Triphase, solvent-free catalysis over the TS-1/H 2O 2 system in selective oxidation reactions

Abstract

Solvent-free, triphase conditions (solid-liquid-liquid) used in the oxidation of various organic substrates over the TS-1/H 2O 2 system (vis-à-vis conventionally used biphase conditions in the presence of a co-solvent) exhibit: (i) significant enhancement (3–10 times) in the reaction rates in the hydroxylation of aromatics (such as benzene, toluene, anisole and benzyl chloride), along with a reversal in regioselectivity of the products of substituted benzenes; and (ii) Baeyer-Villiger (BV) oxidation/rearrangement of cyclohexanone and acetophenone. In the case of benzyl chloride, triphase conditions resulted in the ring hydroxylation forming p-hydroxy and o-hydroxy benzyl chloride (75%) ( para:ortho ratio 85:15) along with side-chain oxyfunctionalization followed by HCl removal directly forming benzaldehyde (no formation of benzyl alcohol through hydrolysis).

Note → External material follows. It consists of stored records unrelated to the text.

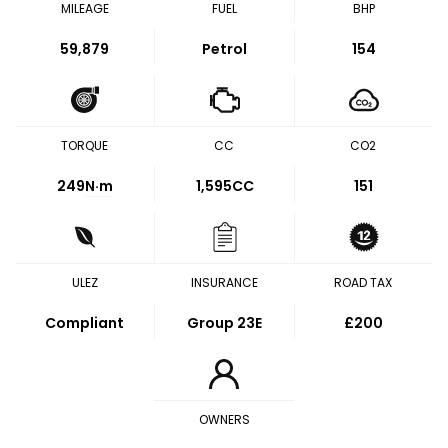
MILEAGE
FUEL
BHP
59,879
Petrol
154
TORQUE
CC
CO2
249
N·m
1,595CC
151
ULEZ
INSURANCE
ROAD TAX
Compliant
Group 23E
£200
OWNERS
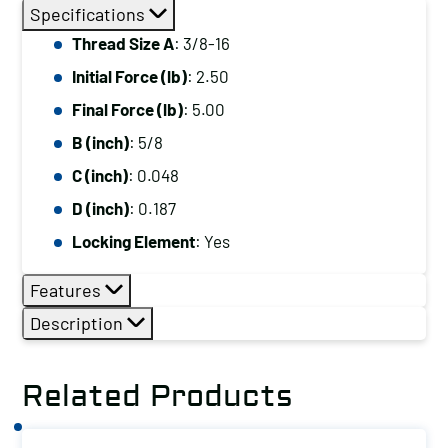
Thread
Specifications
Size
Thread Size A
: 3/8-16
A:
Initial Force (lb)
: 2.50
3/8-
16,
Final Force (lb)
: 5.00
Initial
B (inch)
: 5/8
Force
C (inch)
: 0.048
(lb):
D (inch)
: 0.187
2.50,
Locking Element
: Yes
Final
Force
Features
(lb):
Description
5.00
quantity
Related Products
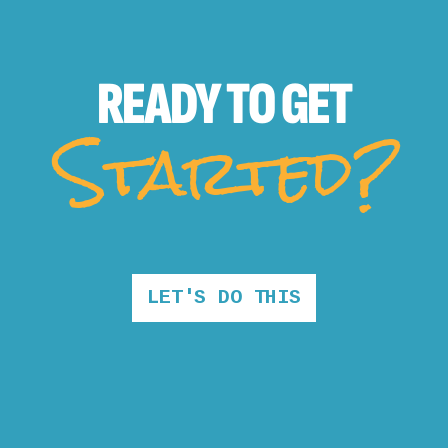
READY TO
GET
Started?
LET'S DO THIS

During BV oxidation, cyclohexanone and acetophenone gave caprolactone and phenyl acetate, respectively, as major products (70–90% selectivity). The other reaction was ring oxidation (30-10%) to hydroxy cyclohexanone and corresponding diketones (cyclohexanone) or hydroxy-acetophenones (acetophenone). Addition of a catalytic amount of mineral acid (H 2SO 4) significantly increased the conversion. Such reaction routes do not occur at all in the presence of co-solvent under biphase conditions. Factors responsible for enhancement in activity, change in regioselectivity and new routes are: (i) relative hydrophobic nature and restricted pore dimensions of titanium silicates; (ii) competitive diffusion of substrate with co-solvent; and (iii) Brönsted acidity of titanium silicates in the presence of H 2O 2 and water. Thus the present study opens up a new area where titanium silicate will be quite useful in various organic transformations, in an eco-safer way.